#### The problem:
Omit every picture and output the rest of the records exactly as they are.
*** Opening of Data provided ***
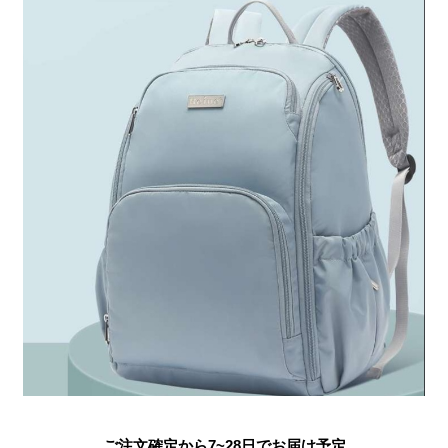
ご注文確定から7~28日でお届け予定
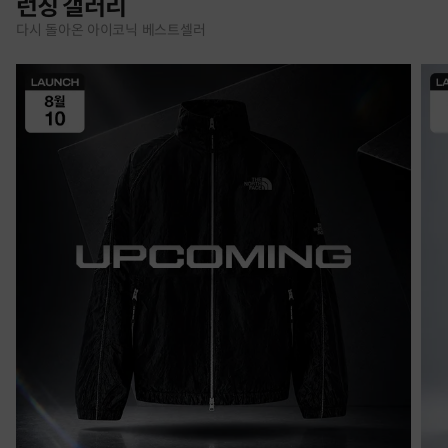
런칭 갤러리
다시 돌아온 아이코닉 베스트셀러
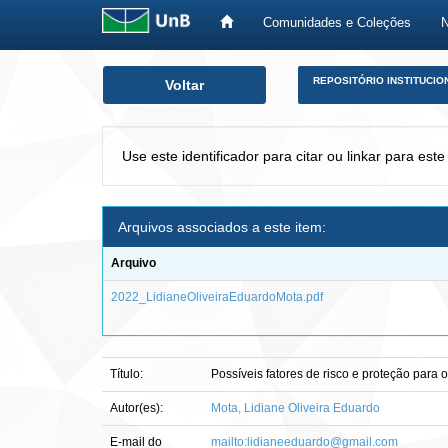
Comunidades e Coleções
Skip
REPOSITÓRIO INSTITUCIO
Voltar
navigation
Use este identificador para citar ou linkar para este
Arquivos associados a este item:
Arquivo
2022_LidianeOliveiraEduardoMota.pdf
Título:
Possíveis fatores de risco e proteção par
Autor(es):
Mota, Lidiane Oliveira Eduardo
E-mail do
mailto:lidianeeduardo@gmail.com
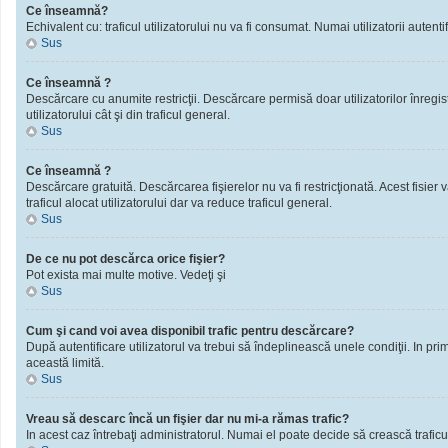
Ce înseamnă?
Echivalent cu: traficul utilizatorului nu va fi consumat. Numai utilizatorii autentif
Sus
Ce înseamnă ?
Descărcare cu anumite restricţii. Descărcare permisă doar utilizatorilor înregistra
utilizatorului cât şi din traficul general.
Sus
Ce înseamnă ?
Descărcare gratuită. Descărcarea fişierelor nu va fi restricţionată. Acest fisier 
traficul alocat utilizatorului dar va reduce traficul general.
Sus
De ce nu pot descărca orice fişier?
Pot exista mai multe motive. Vedeţi şi
Sus
Cum şi cand voi avea disponibil trafic pentru descărcare?
După autentificare utilizatorul va trebui să îndeplinească unele condiţii. In prim
această limită.
Sus
Vreau să descarc încă un fişier dar nu mi-a rămas trafic?
In acest caz întrebaţi administratorul. Numai el poate decide să crească traficu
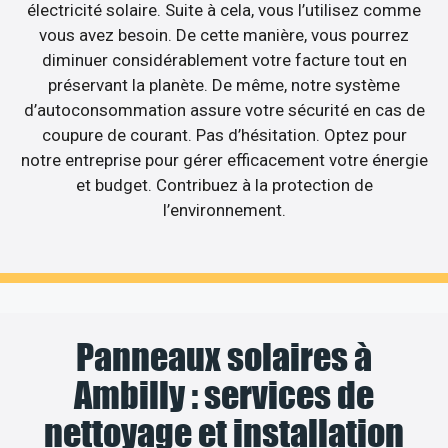
électricité solaire. Suite à cela, vous l’utilisez comme
vous avez besoin. De cette manière, vous pourrez
diminuer considérablement votre facture tout en
préservant la planète. De même, notre système
d’autoconsommation assure votre sécurité en cas de
coupure de courant. Pas d’hésitation. Optez pour
notre entreprise pour gérer efficacement votre énergie
et budget. Contribuez à la protection de
l’environnement.
Panneaux solaires à
Ambilly : services de
nettoyage et installation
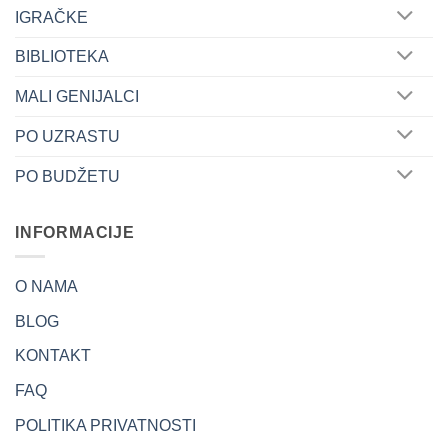
IGRAČKE
BIBLIOTEKA
MALI GENIJALCI
PO UZRASTU
PO BUDŽETU
INFORMACIJE
O NAMA
BLOG
KONTAKT
FAQ
POLITIKA PRIVATNOSTI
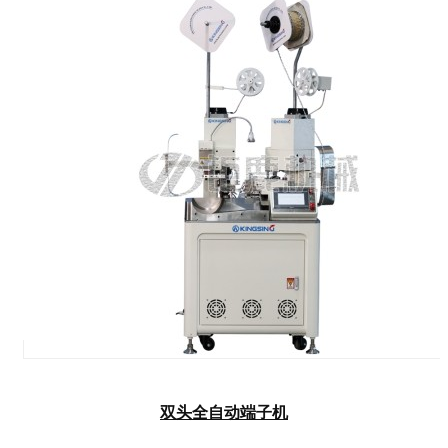
双头全自动端子机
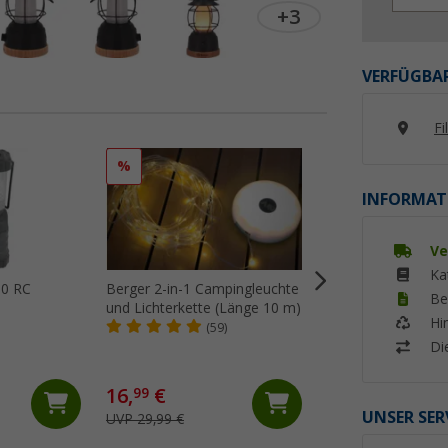
+3
VERFÜGBAR
Fi
%
%
INFORMAT
Ve
Ka
00 RC
Berger 2-in-1 Campingleuchte
Berger Gilmor 3-in
Be
und Lichterkette (Länge 10 m)
Tischleuchte Schw
Hi
(59)
(8)
Di
16,
€
9,
€
99
99
UNSER SER
UVP 29,99 €
UVP 14,99 €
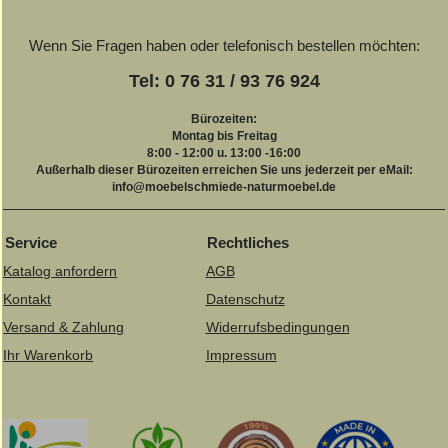
Wenn Sie Fragen haben oder telefonisch bestellen möchten:
Tel: 0 76 31 / 93 76 924
Bürozeiten:
Montag bis Freitag
8:00 - 12:00 u. 13:00 -16:00
Außerhalb dieser Bürozeiten erreichen Sie uns jederzeit per eMail:
info@moebelschmiede-naturmoebel.de
Service
Rechtliches
Katalog anfordern
AGB
Kontakt
Datenschutz
Versand & Zahlung
Widerrufsbedingungen
Ihr Warenkorb
Impressum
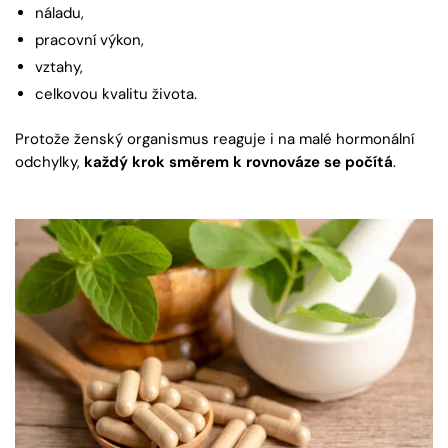
náladu,
pracovní výkon,
vztahy,
celkovou kvalitu života.
Protože ženský organismus reaguje i na malé hormonální
odchylky,
každý krok směrem k rovnováze se počítá
.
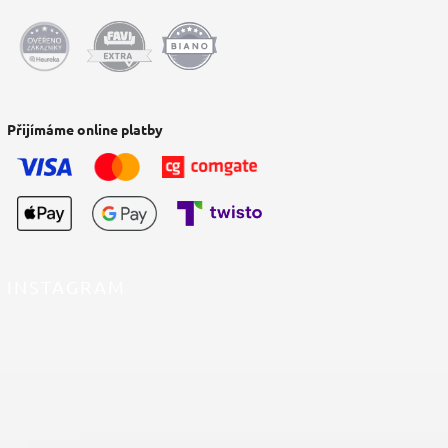
Přijímáme online platby
INSTAGRAM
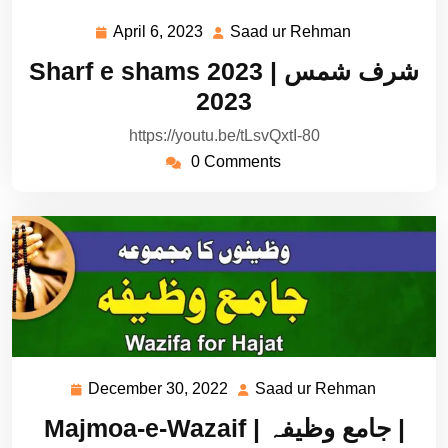
April 6, 2023
Saad ur Rehman
April
Saad
6,
ur
Sharf e shams 2023 | شرف شمس
2023
Rehman
2023
https://youtu.be/tLsvQxtI-80
0 Comments
December 30, 2022
Saad ur Rehman
December
Saad
30,
ur
Majmoa-e-Wazaif | جامع وظیفہ |
2022
Rehman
*** Close of Data provided ***
#### Task response:
ご注文確定から7~28日でお届け予定
런칭 갤러리
다시 돌아온 아이코닉 베스트셀러
Comunidades e Coleções
Skip
REPOSITÓRIO INSTITUCIO
Voltar
navigation
Use este identificador para citar ou linkar para este
Arquivos associados a este item:
Arquivo
2022_LidianeOliveiraEduardoMota.pdf
Título:
Possíveis fatores de risco e proteção par
Autor(es):
Mota, Lidiane Oliveira Eduardo
E-mail do
mailto:lidianeeduardo@gmail.com
Ce înseamnă?
Echivalent cu: traficul utilizatorului nu va fi consumat. Numai utilizatorii autentif
Sus
Ce înseamnă ?
Descărcare cu anumite restricţii. Descărcare permisă doar utilizatorilor înregistra
utilizatorului cât şi din traficul general.
Sus
Ce înseamnă ?
Descărcare gratuită. Descărcarea fişierelor nu va fi restricţionată. Acest fisier 
traficul alocat utilizatorului dar va reduce traficul general.
Sus
De ce nu pot descărca orice fişier?
Pot exista mai multe motive. Vedeţi şi
Sus
Cum şi cand voi avea disponibil trafic pentru descărcare?
După autentificare utilizatorul va trebui să îndeplinească unele condiţii. In prim
această limită.
Sus
Vreau să descarc încă un fişier dar nu mi-a rămas trafic?
In acest caz întrebaţi administratorul. Numai el poate decide să crească traficu
électricité solaire. Suite à cela, vous l’utilisez comme
vous avez besoin. De cette manière, vous pourrez
diminuer considérablement votre facture tout en
préservant la planète. De même, notre système
d’autoconsommation assure votre sécurité en cas de
coupure de courant. Pas d’hésitation. Optez pour
notre entreprise pour gérer efficacement votre énergie
et budget. Contribuez à la protection de
l’environnement.
Panneaux solaires à
Ambilly : services de
nettoyage et installation
IGRAČKE
BIBLIOTEKA
MALI GENIJALCI
PO UZRASTU
PO BUDŽETU
INFORMACIJE
O NAMA
BLOG
KONTAKT
FAQ
POLITIKA PRIVATNOSTI
双头全自动端子机
+3
VERFÜGBAR
Fi
%
%
INFORMAT
Ve
Ka
00 RC
Berger 2-in-1 Campingleuchte
Berger Gilmor 3-in
Be
und Lichterkette (Länge 10 m)
Tischleuchte Schw
Hi
(59)
(8)
Di
16,
€
9,
€
99
99
UNSER SER
UVP 29,99 €
UVP 14,99 €
Wenn Sie Fragen haben oder telefonisch bestellen möchten:
Tel: 0 76 31 / 93 76 924
Bürozeiten:
Montag bis Freitag
8:00 - 12:00 u. 13:00 -16:00
Außerhalb dieser Bürozeiten erreichen Sie uns jederzeit per eMail:
info@moebelschmiede-naturmoebel.de
Service
Rechtliches
Katalog anfordern
AGB
Kontakt
Datenschutz
Versand & Zahlung
Widerrufsbedingungen
Ihr Warenkorb
Impressum
náladu,
pracovní výkon,
vztahy,
celkovou kvalitu života.
Protože ženský organismus reaguje i na malé hormonální
odchylky,
každý krok směrem k rovnováze se počítá
.
Přijímáme online platby
INSTAGRAM
April 6, 2023
Saad ur Rehman
April
Saad
6,
ur
Sharf e shams 2023 | شرف شمس
2023
Rehman
2023
https://youtu.be/tLsvQxtI-80
0 Comments
December 30, 2022
Saad ur Rehman
December
Saad
30,
ur
Majmoa-e-Wazaif | جامع وظیفہ |
2022
Rehman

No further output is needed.